Provenance
O.K. Harris Gallery, New York, NY
Collection of Sylvester Stallone, CA
Collection of Kenn Dias, NY
Collection of Louis K. and Susan P. Meisel Family Trust, NY
Louis K. Meisel Gallery, NY
Private collection, acquired by the present owner from the above
Exhibited
Louis K. Meisel Gallery, New York City, NY “Remembering John Kacere (1920-1999)”, Feb 20 - Mar 28 2020
Parrish Art Museum, Water Mill, NY “From Lens to Eye to Hand”, Aug 6 2017 - Jan 21 2018
Flint Institute of Arts, Flint, MI, “From Lens to Eye to Hand”, 21 Apr - 12 Sept 2018
Literature
2022 – Szucs, Gene. The 'King Maker' of Photorealism. Most Influential Art Magazine, vol. 11, Apr 2022, pp. 50-51.
2017 - Sultan, Terrie. "From Lens to Eye to Hand: Photorealism 1969 to Today", New York: DelMonico Books, 2017. Print. p. 56.
1989 - Brach, Peter. "John Kacere." Turin: Filipacchi, 1989. Print. p. 101.
Loic's Two Cents
This is an interesting one because in an art system that cultivates talk and hearing over feeling and seeing, this painting makes your inner voice scream over its lungs, “THAT’S AN ABSOLUTE NO NO.” Hyperrealism? “NO WAY JOSE!” “It's old-fashioned and irrelevant.” The white masculine gaze? “God, no. Not today.” etc., etc., blablabla.
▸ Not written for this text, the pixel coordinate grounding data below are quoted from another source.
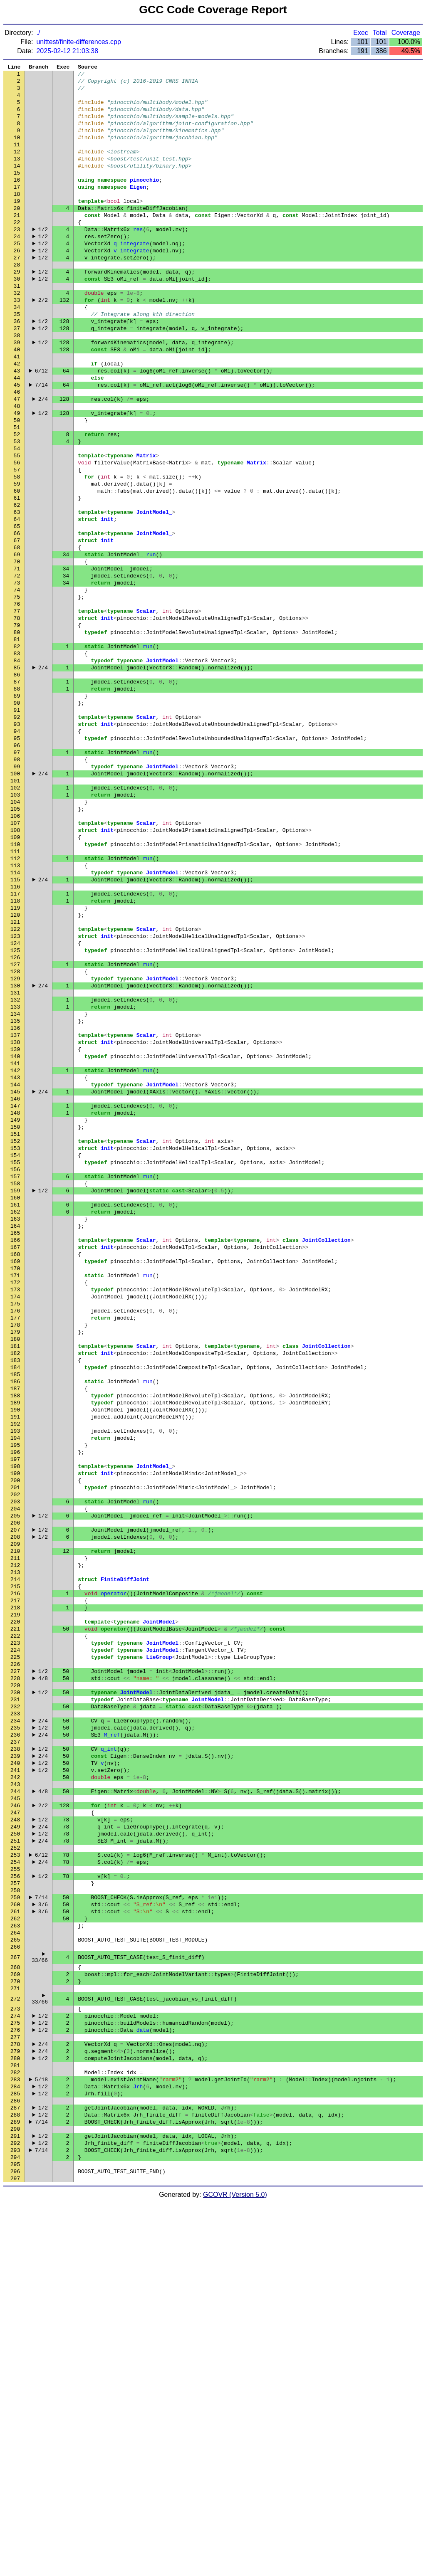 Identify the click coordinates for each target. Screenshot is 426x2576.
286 (15, 2461)
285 (15, 2452)
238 (15, 2046)
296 (15, 2544)
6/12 (41, 425)
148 (15, 1298)
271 (15, 2328)
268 (15, 2303)
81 (17, 741)
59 (17, 558)
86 (17, 783)
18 (17, 217)
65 (17, 608)
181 (15, 1573)
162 (15, 1415)
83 (17, 758)
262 (15, 2246)
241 (15, 2071)
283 (15, 2436)
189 (15, 1639)
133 (15, 1173)
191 (15, 1656)
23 (17, 259)
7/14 (41, 442)
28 (17, 300)
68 (17, 633)
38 (17, 383)
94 (17, 849)
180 (15, 1564)
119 (15, 1057)
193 (15, 1672)
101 (15, 907)
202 (15, 1747)
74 (17, 683)
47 (17, 458)
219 (15, 1889)
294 (15, 2527)
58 (17, 550)
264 (15, 2263)
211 (15, 1822)
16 (17, 201)
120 (15, 1065)
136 (15, 1198)
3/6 (43, 2229)
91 (17, 824)
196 (15, 1697)
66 (17, 616)
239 (15, 2055)
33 (17, 342)
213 (15, 1839)
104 (15, 932)
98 (17, 882)
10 (17, 151)
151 (15, 1323)
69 (17, 641)
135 (15, 1190)
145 (15, 1273)
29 (17, 309)
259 (15, 2221)
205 (15, 1772)
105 (15, 941)
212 (15, 1830)
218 (15, 1880)
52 (17, 500)
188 (15, 1631)
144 (15, 1265)
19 (17, 225)
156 (15, 1365)
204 (15, 1764)
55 (17, 525)
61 (17, 575)
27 (17, 292)
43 (17, 425)
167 (15, 1456)
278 (15, 2394)
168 (15, 1464)
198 (15, 1714)
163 (15, 1423)
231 (15, 1988)
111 (15, 990)
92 (17, 832)
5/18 (41, 2436)
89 (17, 808)
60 (17, 566)
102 (15, 916)
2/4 (43, 458)
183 (15, 1589)
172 (15, 1498)
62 (17, 583)
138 (15, 1215)
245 (15, 2105)
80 (17, 733)
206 (15, 1780)
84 (17, 766)
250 (15, 2146)
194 (15, 1681)
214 (15, 1847)
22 (17, 250)
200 (15, 1731)
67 (17, 625)
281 (15, 2419)
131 (15, 1157)
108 (15, 966)
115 (15, 1024)
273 (15, 2352)
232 (15, 1997)
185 (15, 1606)
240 (15, 2063)
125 (15, 1107)
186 (15, 1614)
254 (15, 2180)
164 (15, 1431)
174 (15, 1514)
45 (17, 442)
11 (17, 159)
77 (17, 708)
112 (15, 999)
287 (15, 2469)
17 (17, 209)
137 (15, 1207)
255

But can you feel it? That subtle energy field residing somewhere in your chest and beyond the chatter of your inner voice/advisor. Relax your heart, ignore your mind, and let that feeling flow upwards. Even if slightly uncomfortable, don’t resist it; on the contrary, lean into it. Can you feel it now? Yes? How does it feel? Slightly fuzzy? That's it. That's what this whole art thing is (supposed to be) about.
Precisely because John Kacere’s work goes completely against the doxa (the common narrative), it actually exposes it. In an (art) world with so little time to feel, this type of art that does not benefit from words has been crushed and stampeded on. But it's coming back because chatter becomes boring and eventually dies, while feelings are compressible like the bubbles in your ArtBasel/UBS champagne; they will ultimately make their way to the surface.
Thanks, Louis Meisel, for giving me the first taste of those bubbles. #thinklessfeelmore
Catalogue Notes
For the first 33 seconds of Sofia Coppola’s 2003 film, Lost in Translation, film credits scroll over the backside of Scarlet Johansson’s character, Charlotte. The opening mise-en-scène quietly introduces the recent college graduate reclining in a tousled gray shirt and sheer pink panties — to quote Britney Spears, “not a girl, not yet a woman.”
Famously, Coppola confessed that she had to don a pair of the sheer underwear herself to show a reluctant Johansson what the shot would look like. But for Coppola, the scene was set and the opening frame was clear. It was her own interpretation of a work by the little-known artist, John Kacere.
From 1969 until his death in the late nineties, Kacere focused almost exclusively on painting hyper-realistic depictions of idealized lingerie-clad midriffs — sheer panties, lace garter belts, and silky camises seductively ruffled above the stomach. “Woman is the source of all life, the source of regeneration,” Kacere has explained of his paintings recalling Gustave Courbet’s L'Origine du Monde,. “My work praises that aspect of womanhood.”
For its part in Lost in Translation, Coppola later recalled, ”There’s a painter called John Kacere who does paintings of girls in different underwear, so it’s taken from one of his paintings. When I started the movie, I had a reference book of different images that came to mind with the movie. I always collect reference pictures to make a book that I can show.”
Beyond his photorealistic handling of delicate fabrics, drapery and human flesh, Coppola was likely drawn to Kacere’s signature strategic cropping around his subjects midsection.
Kacere, who began his career as an Abstract Expressionist, turned his attention to Pop Art in 1967 when he became fascinated by a Mel Ramos painting entitled, Beaver Shot. Ramos’ painting featured a young woman fully clothed in a black and white stripped dress. The dress, however, bears a mysterious hole revealing the woman’s pristine white underwear.
Two years later, Kacere would begin his series dedicated to the female form, distilled from the bottom of the rib cage to the mid thigh and monumentally scaled. Accentuating the feminine form with meticulous attention to detail, the larger-than-life figures adorned in glossy ripped fabrics and gauzy briefs extend beyond the realm of typical nude study, lingering on the verge of still life or landscape.